In Peru, I just went down to the Centro Salud and asked for one. They gave me two. So I went over to the Torti Health Post and was told that they had some, but could not spare any. They even re-use them if they start to run short. Their major complaint is lack of supply from Panama City.
Next, I tried the medical staff at Peace Corps. No joy, but they said I could buy them at a farmacia. Nope, even with a picture, 5 pharmacies turned me away. 
So, I tried a hospital. Yes, they had them, but did not sell them. Stubborn bastard that I am, some would say tenacious, I went to the Administradora, who was amused by my tale of woe and that I was going to use the device to regulate chlorine instead of IV solutions. Her pity won me the sale. 
First, I had to take her note to the internal pharmacy. Then I walked way across the building to pay for the device. When I presented the receipt, I then had to go to a nurses’ station to get the $3 device.
I then wrote detailed instructions for my Water Committee, in case they ever need another. Though this one will be sun protected by a cover.
The only good part of this rigmarole is the delightful sense of satisfaction upon completion of the task.
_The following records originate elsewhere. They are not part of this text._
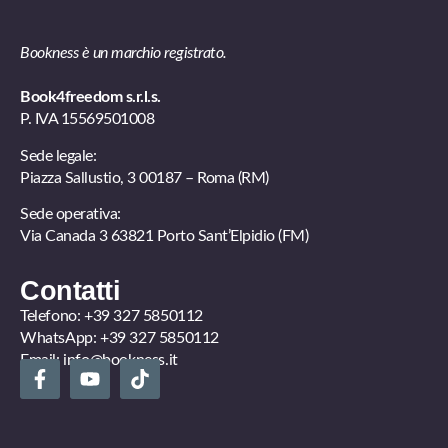
Bookness è un marchio registrato.
Book4freedom s.r.l.s.
P. IVA ​15569501008
Sede legale:
Piazza Sallustio, 3 00187 – Roma (RM)
Sede operativa:
Via Canada 3 63821 Porto Sant’Elpidio (FM)
Contatti
Telefono:
+39 327 5850112
WhatsApp:
+39 327 5850112
Email:
info@bookness.it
My first breadfruit - It was OK
The breadfruit got sampled today. Here's what I got. It was still pretty firm, so cubed and boiled and mashed it. Added olive oil, salt, pepper. While it was cooking, there was a faint smell, which, with a little imagination could be baking bread. Very mild flavor. I tasted mostly the oil, salt & pepper. I'd prefer a nice camote. But breadfruit is OK. This one was "green". Next one is going full ripe, for the "pudding" effect.
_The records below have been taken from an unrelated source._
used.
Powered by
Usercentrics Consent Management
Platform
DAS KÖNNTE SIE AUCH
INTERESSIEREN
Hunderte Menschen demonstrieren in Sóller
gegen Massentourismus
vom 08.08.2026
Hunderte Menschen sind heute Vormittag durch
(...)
Alicia, my new friend from the bus - what a smile !!
This is A-LEE-cia. She is four, going on 10. We met on the bus today on my way home from working in Pueblo Nuevo. We started smiling at each other, then advanced to sharing peanuts and giggles. For some reason the Mexican name for peanut "cacahuate" made her laugh. It makes me smile, too. And she LOVED seeing her picture "in" my camera.
She gets her smile from her grandfather, Ted, who worked with Americans in the COPEG project (elimination of screw-worm in cattle) for 20 years. The worm was considered eliminated in Panama in 2012, when Ted retired.


They are just 2 of the many reasons I love riding on the bus.
Yesterday, I had a chat with a handsome young Kuna man, whose Spanish was not much better than mine. He told me that only the Kuna women wear bright colors because "they are beautiful. Men are plain." When I asked him about Kuna families having only 2 children, he said "good for the land". I'm not sure he understood my question about HOW they limit the number. All he did was laugh and wag his finger "no".
I also noticed that the Kuna women constantly touch and stroke their infants. Seems like a really nice way to grow up.